**** Record extracts ****

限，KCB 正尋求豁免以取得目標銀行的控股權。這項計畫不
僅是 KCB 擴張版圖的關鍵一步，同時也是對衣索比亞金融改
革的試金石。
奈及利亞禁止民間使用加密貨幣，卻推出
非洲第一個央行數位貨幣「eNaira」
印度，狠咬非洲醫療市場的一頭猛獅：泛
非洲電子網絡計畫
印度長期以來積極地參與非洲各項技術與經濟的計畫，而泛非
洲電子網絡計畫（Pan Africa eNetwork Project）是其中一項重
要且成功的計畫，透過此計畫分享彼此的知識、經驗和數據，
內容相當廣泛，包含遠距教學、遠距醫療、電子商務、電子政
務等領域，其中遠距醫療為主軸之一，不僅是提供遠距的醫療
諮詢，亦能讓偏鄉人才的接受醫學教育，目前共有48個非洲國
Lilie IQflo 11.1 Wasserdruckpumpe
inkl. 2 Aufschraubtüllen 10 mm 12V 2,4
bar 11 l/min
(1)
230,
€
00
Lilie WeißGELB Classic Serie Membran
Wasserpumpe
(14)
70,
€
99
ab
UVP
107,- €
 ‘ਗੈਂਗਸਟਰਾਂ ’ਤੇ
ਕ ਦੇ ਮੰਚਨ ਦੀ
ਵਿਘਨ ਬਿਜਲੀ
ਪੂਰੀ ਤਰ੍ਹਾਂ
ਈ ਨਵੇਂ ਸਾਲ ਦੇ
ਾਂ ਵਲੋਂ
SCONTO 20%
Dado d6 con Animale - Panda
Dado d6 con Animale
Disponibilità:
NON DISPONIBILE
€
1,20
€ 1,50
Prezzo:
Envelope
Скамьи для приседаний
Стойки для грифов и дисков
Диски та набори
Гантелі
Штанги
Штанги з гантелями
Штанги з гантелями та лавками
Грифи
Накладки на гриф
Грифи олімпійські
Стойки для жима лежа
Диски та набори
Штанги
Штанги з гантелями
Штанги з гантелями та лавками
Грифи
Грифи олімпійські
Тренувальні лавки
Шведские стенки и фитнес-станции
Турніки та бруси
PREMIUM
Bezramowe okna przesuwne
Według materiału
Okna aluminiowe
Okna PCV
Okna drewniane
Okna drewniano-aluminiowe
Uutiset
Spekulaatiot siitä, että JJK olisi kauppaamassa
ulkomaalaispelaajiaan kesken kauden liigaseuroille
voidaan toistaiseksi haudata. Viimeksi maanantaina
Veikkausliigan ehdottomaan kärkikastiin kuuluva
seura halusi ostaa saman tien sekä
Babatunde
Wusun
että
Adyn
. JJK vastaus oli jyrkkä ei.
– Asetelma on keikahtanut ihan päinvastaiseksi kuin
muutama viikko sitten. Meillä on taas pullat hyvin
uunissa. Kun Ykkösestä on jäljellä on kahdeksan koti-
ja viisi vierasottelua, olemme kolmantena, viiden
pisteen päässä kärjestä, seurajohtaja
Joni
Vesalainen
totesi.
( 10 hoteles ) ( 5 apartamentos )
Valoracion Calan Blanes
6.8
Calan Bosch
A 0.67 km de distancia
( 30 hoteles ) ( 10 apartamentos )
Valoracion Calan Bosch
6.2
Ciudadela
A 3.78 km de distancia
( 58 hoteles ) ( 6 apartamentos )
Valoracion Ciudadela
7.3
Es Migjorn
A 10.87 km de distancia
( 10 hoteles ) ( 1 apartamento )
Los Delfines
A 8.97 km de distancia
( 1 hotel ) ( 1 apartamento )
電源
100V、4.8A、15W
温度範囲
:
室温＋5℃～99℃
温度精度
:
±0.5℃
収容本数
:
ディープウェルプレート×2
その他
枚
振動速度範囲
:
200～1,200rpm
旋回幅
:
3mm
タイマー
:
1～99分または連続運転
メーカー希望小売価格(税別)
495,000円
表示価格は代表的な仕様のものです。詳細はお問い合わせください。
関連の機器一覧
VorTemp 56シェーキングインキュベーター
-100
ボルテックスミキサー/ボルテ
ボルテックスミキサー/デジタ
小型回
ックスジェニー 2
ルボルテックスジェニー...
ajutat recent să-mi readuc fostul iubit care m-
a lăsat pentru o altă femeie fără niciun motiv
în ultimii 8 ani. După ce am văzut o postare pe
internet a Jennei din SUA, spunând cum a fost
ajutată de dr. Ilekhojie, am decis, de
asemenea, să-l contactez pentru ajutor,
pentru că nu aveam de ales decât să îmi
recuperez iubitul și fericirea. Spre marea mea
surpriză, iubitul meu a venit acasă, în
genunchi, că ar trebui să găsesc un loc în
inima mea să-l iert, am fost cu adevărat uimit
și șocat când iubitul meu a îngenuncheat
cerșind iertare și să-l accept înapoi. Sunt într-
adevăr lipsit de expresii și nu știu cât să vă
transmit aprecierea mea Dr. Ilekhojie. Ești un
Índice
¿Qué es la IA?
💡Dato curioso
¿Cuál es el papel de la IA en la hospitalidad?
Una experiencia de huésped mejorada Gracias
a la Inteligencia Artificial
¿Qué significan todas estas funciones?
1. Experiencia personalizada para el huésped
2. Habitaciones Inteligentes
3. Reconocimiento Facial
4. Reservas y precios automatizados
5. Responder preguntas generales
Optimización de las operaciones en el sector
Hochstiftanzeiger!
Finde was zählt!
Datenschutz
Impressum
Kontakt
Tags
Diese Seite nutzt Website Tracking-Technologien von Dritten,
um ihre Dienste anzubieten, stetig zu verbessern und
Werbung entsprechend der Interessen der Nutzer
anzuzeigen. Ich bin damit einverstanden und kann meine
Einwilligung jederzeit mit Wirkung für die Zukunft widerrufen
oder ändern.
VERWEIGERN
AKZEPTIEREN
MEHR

****

- _Requirement_
Your reply must be one number: how many lines of the material hold the string "Animale".

- _Exercise solution_
2